Endo expands clonazepam recall to cover more than a dozen additional batches

After a labeling mix-up prompted a recall of a popular panic disorder drug this summer, Endo’s U.S. subsidiary is widening the scope of its product pull.

Endo USA is expanding its previous recall of orally disintegrating clonazepam tablets to include more than a dozen additional product lots, the company said in a notice posted on the FDA’s website Tuesday.

The recall is being issued thanks to an “error by a third-party packager” that led to certain cartons displaying the wrong strength and National Drug Code for the product they contain, Endo said.

Overall, 16 suspect lots have been implicated in the latest generic clonazepam pull. The batches in question contain 0.125-mg, 0.25-mg, 1-mg and 2-mg doses of the drug and were shipped out to wholesalers and retail pharmacies around the U.S.

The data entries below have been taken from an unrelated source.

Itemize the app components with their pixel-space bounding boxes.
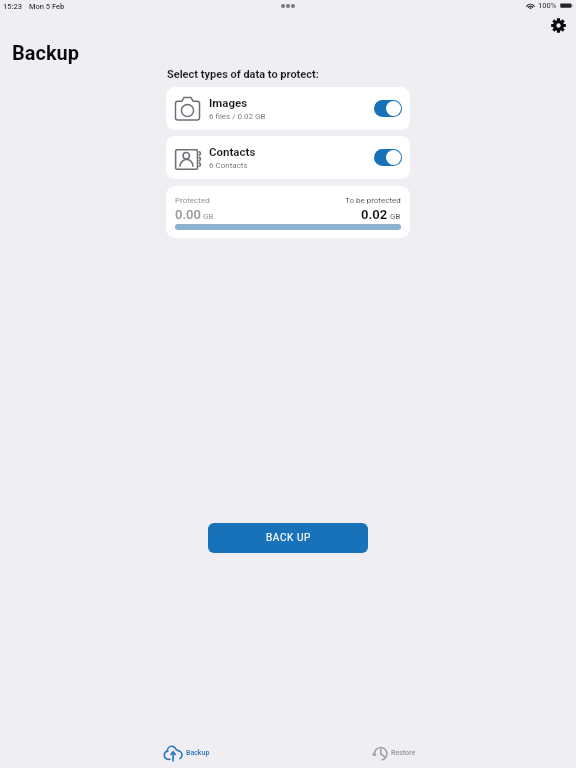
staticText: 15:23	[3, 2, 23, 11]
staticText: 0.00	[175, 207, 201, 222]
staticText: GB	[203, 212, 214, 221]
staticText: To be protected	[345, 196, 401, 205]
staticText: Images	[209, 96, 248, 109]
staticText: Backup	[12, 41, 80, 64]
staticText: 6 Contacts	[209, 161, 248, 170]
staticText: GB	[390, 212, 401, 221]
button[interactable]: Settings	[545, 12, 571, 38]
staticText: Contacts	[209, 145, 256, 158]
staticText: BACK UP	[266, 532, 311, 544]
staticText: 0.02	[361, 207, 388, 222]
button[interactable]: Toggle Contacts backup	[374, 149, 402, 166]
staticText: 100%	[538, 1, 557, 10]
staticText: Select types of data to protect:	[167, 68, 319, 81]
button[interactable]: Backup	[161, 741, 212, 765]
button[interactable]: Toggle Images backup	[374, 100, 402, 117]
button[interactable]: BACK UP	[208, 523, 368, 553]
button[interactable]: Restore	[368, 742, 418, 764]
staticText: Mon 5 Feb	[29, 2, 65, 11]
staticText: Protected	[175, 196, 210, 205]
staticText: 6 files / 0.02 GB	[209, 112, 266, 121]
staticText: Backup	[186, 749, 210, 757]
staticText: Restore	[391, 749, 416, 757]
button[interactable]: Images	[166, 87, 410, 130]
button[interactable]: Contacts	[166, 136, 410, 179]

The blister strips and tablets inside the carton packaging should reflect the correct strengths for their respective lots, Endo explained.

Endo’s generic clonazepam—which references the well-established benzodiazepine Klonopin—is approved to treat panic disorder as well as Lennox-Gastaut syndrome and akinetic and myoclonic seizures.

People who take more clonazepam than intended could suffer serious side effects such as significant sedation, confusion and dizziness, according to the recall notice. Plus, patients with pulmonary disease, patients near maximum clonazepam dosing and those on certain other medications are at risk of potentially life-threatening respiratory depression should they receive the wrong doses, Endo warned.

To date, the company says it has not received any side effect or safety signal reports tied to the recall.

The latest update in Endo’s clonazepam packaging odyssey comes after the company in July initiated a voluntary recall on a single lot of 0.25-mg tablets with cartons mislabeled to read 0.125 mg.

Prior to that, Endo’s Par Pharmaceutical unit said in March that it was recovering one batch of the injectable pulmonary arterial hypertension drug treprostinil from the U.S. market. In that instance, the recall was spurred on by concerns of silicone particles potentially turning up in vials of the drug.

The prostacyclin vasodilator treprostinil is a generic to United Therapeutics’ Remodulin, which has been on the market for more than two decades.